Grouping Ethnicities into Ethnic Groups
As we mentioned earlier, the world is diverse. In fact, our dataset presents a total of 431 different ethnicities. Can you imagine? This is more than twice the number of countries in the world, therefore we can’t work with such a large number of classes. Indeed some ethnicities might be composed of only a small number of people whereas others might be composed of thousands of people. This is not balanced at all! As such, grouping them into larger ethnic groups is a good idea. Not only does it guarantee a certain level of anonymity between ethnicities (see “A note on Ethical Risk” in previous page), but it also significantly balances the disparities between them.
The ethnicities were manually grouped according to the UK’s list of ethnic groups. All 431 ethnicities were mapped to the following 4 ethnic groups:
- White
- Black, Caribbean or African
- Asian, Middle East and Tribes
- Mixed or multiple ethnic groups
By looking at the proportion of ethnic groups below, we can see that the ethnic groups “White” and “Asian, Middle East and Tribes” account for roughly two thirds of the population:
Looking at the data
Before diving into any kind of analysis, let’s have a look at our data so that we have a feeling of its content.
Actor diversity over time
Over the past century many things have changed, trends and fashion are not anymore the same, trade and technology have massively accelerated leading today to a more diverse world than ever. Let’s see if this diversity increase is present in the cinema industry.
As we can see the diversity in the cinema industry can be decomposed into three timestamps:
- 1935 to 1971: We can see that the group Asian, Middle east and Tribes gained a lot of importance in the cinema industry. In 1935, 22% of the roles were played by actors from this group, in 1971 it was 31%! Which is quite an improvement.
- 1971 to 2008: We can see that the proportions are stable and do not vary that much. The number of actors continue to increase over time.
- From 2008: The total number of actors decreases since this point. This is probably due to the global recession in 2008 or simply because the dataset is missing updated information about these years.
We can also separate men and women for a broader view of the diversity over time:
Here we can see three major trends:
- Firstly, and this is not surprising, there are much more roles that are played by men than women. Indeed in 2007 the number of roles played by men was twice the number of roles played by women!

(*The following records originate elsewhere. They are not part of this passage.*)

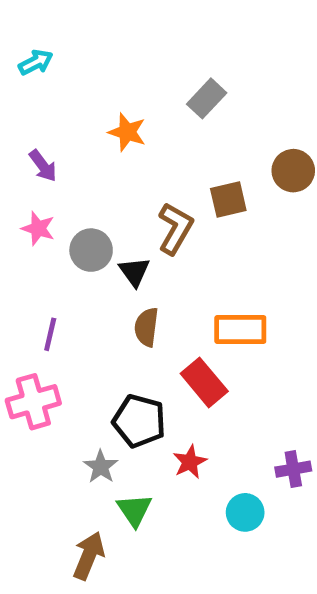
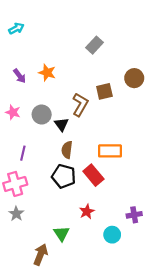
orange star: (127, 132) -> (47, 73), moved
pink star: (38, 228) -> (13, 112), moved
black pentagon: (139, 421) -> (64, 176), moved
gray star: (101, 467) -> (16, 214), moved

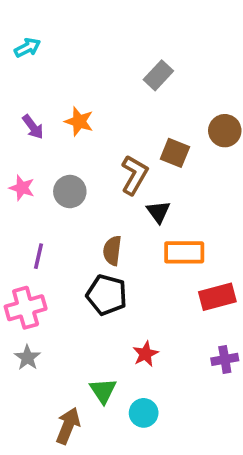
brown square: (104, 91) -> (175, 153), turned 35
black triangle: (61, 124) -> (158, 212), moved
red rectangle: (93, 175) -> (217, 297), moved, turned -65
cyan circle: (112, 235) -> (144, 413), moved

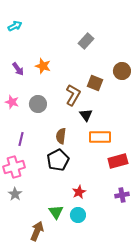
black pentagon: (107, 295) -> (58, 160), turned 30
cyan circle: (144, 413) -> (78, 215), moved

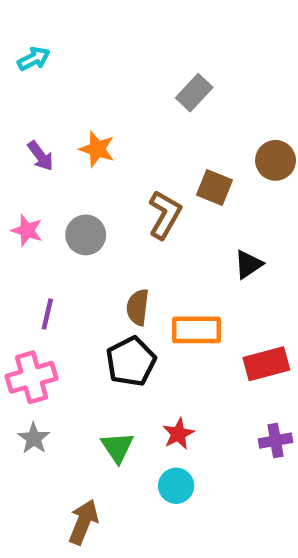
black triangle: (86, 115) -> (248, 264), moved, turned 32
orange rectangle: (100, 137) -> (196, 330), moved
green triangle: (56, 212) -> (117, 447), moved

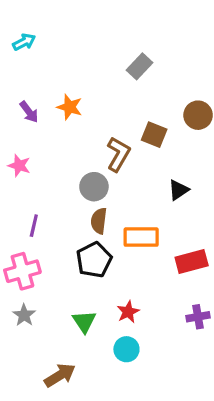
gray circle: (86, 235) -> (94, 187), moved
brown arrow: (83, 522) -> (60, 375), turned 36

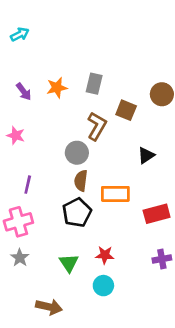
gray rectangle: (139, 66) -> (94, 84), moved, turned -30
orange star: (70, 107) -> (57, 88), turned -30
red star: (128, 312) -> (105, 255), turned 30
brown arrow: (60, 375) -> (49, 307), turned 45

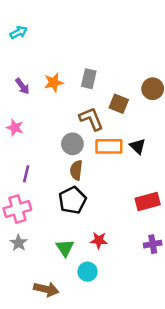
brown L-shape: (97, 126) -> (91, 119), turned -52
black triangle: (146, 155) -> (138, 146), turned -42
orange rectangle: (115, 194) -> (109, 146), moved
cyan circle: (103, 286) -> (87, 272), moved

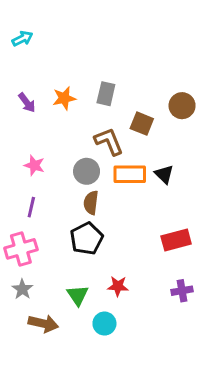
pink star: (15, 128) -> (34, 165), moved
brown arrow: (46, 289) -> (43, 324), moved

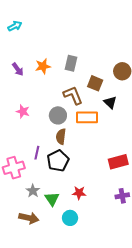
black triangle: (164, 174) -> (110, 102), moved
purple line: (31, 207) -> (37, 153), moved
gray star: (22, 289) -> (33, 191), moved

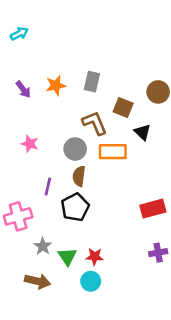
purple line: (37, 153) -> (48, 187), moved
red star: (79, 193) -> (95, 257), moved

- Secondly, even with this difference we can see that the proportion of ethnicities in the two distributions is roughly the same. This is important for our later observations as, even if the men “dominates” the industry, they do not impose their “ethnic” distribution to the overall ethnic distribution.

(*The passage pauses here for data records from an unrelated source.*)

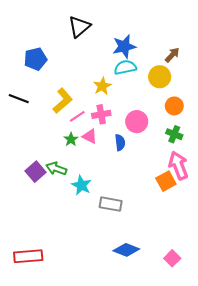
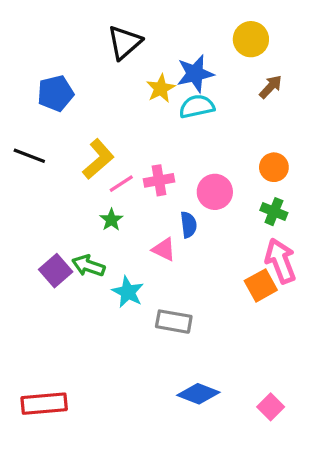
yellow circle: (160, 77) -> (251, 39), moved
yellow star: (102, 86) -> (161, 88), moved
pink triangle: (90, 136) -> (164, 249), moved

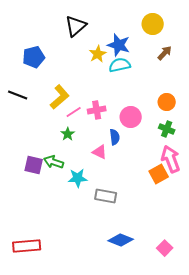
blue star: (195, 74) -> (119, 45), turned 30
purple square: (56, 271) -> (34, 165), turned -36
cyan star: (128, 292) -> (78, 178), turned -30

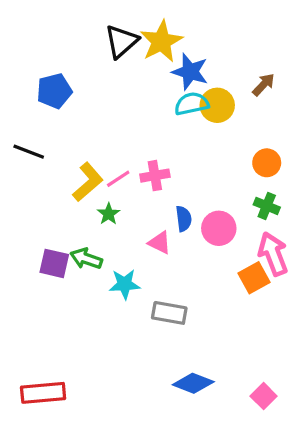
yellow circle: (153, 24) -> (217, 105), moved
yellow star: (98, 54) -> (161, 41), moved, size x1.5
yellow L-shape: (60, 97) -> (88, 182), moved
pink circle: (131, 117) -> (219, 228), moved

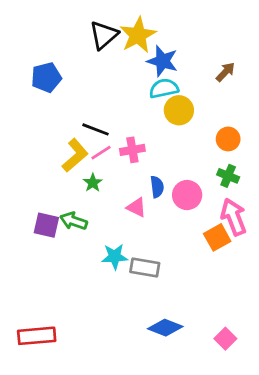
yellow circle: (217, 105) -> (179, 110), moved
black line: (29, 152) -> (96, 129), moved
cyan star: (125, 284) -> (115, 257), moved

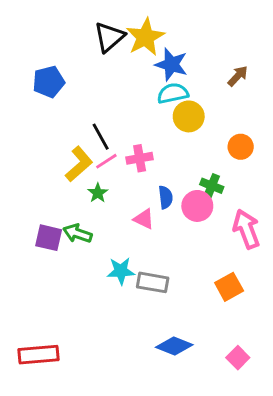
black line: (96, 129) -> (101, 137), turned 40
green cross: (228, 176) -> (212, 186), moved
orange square: (217, 237) -> (229, 287), moved

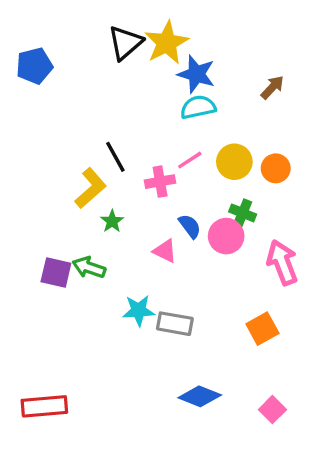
blue pentagon: (49, 82) -> (34, 66), moved
yellow circle: (189, 116) -> (234, 162), moved
pink line: (106, 161) -> (190, 160), moved
blue semicircle: (166, 197) -> (190, 226), turned -30

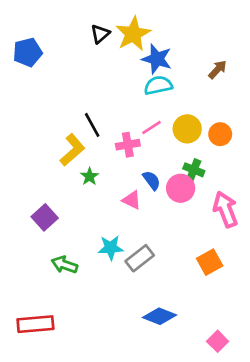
black triangle: (125, 43) -> (100, 34), size x0.7
green arrow: (89, 267) -> (64, 265), moved
purple square: (56, 272) -> (45, 217), turned 35
gray rectangle: (175, 324) -> (140, 258), turned -48
pink square: (272, 410) -> (218, 341), moved

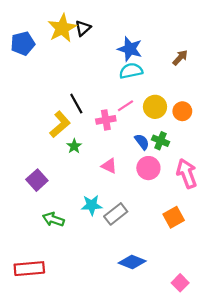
yellow star: (133, 34) -> (62, 28), moved
blue semicircle: (152, 180) -> (142, 142), moved
pink circle: (181, 188) -> (148, 168), moved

- Lastly, we can observe that over time (except after 2009) the number of roles played by both sex exploded. In fact we can even say that the number of roles played by year follows an exponential trend. This is only based on the observations returned by the graph, hence it might be possible that this trend is no more valid after 2015. Several factors may be responsible for this increase, such as the democratization of the Internet, globalization and the explosive demand for entertainment.
Actor diversity between movie genres
Now let’s focus on the actor diversity among movie genres.
The first thing we can notice is the fact that the cinema industry, all time combined, is dominated by four genres: Drama, Comedy, Romance Film and Action. Also we can observe that among those four genres, the distribution of ethnic groups is roughly the same: the two dominant groups are White and Asian, Middle East and Tribes, with the group White being slightly bigger than the group Asian, Middle East and Tribes (except for the Romance movies where the two are of same importance). Moreover those two represent more than two thirds of the distribution in all four genres. But when looking at all the genres, World cinema and the Musical have distinct distributions. Indeed, the two genres are dominated by the group Asian Middle east and tribes. This makes sense for World cinema as it is defined as produced outside of USA.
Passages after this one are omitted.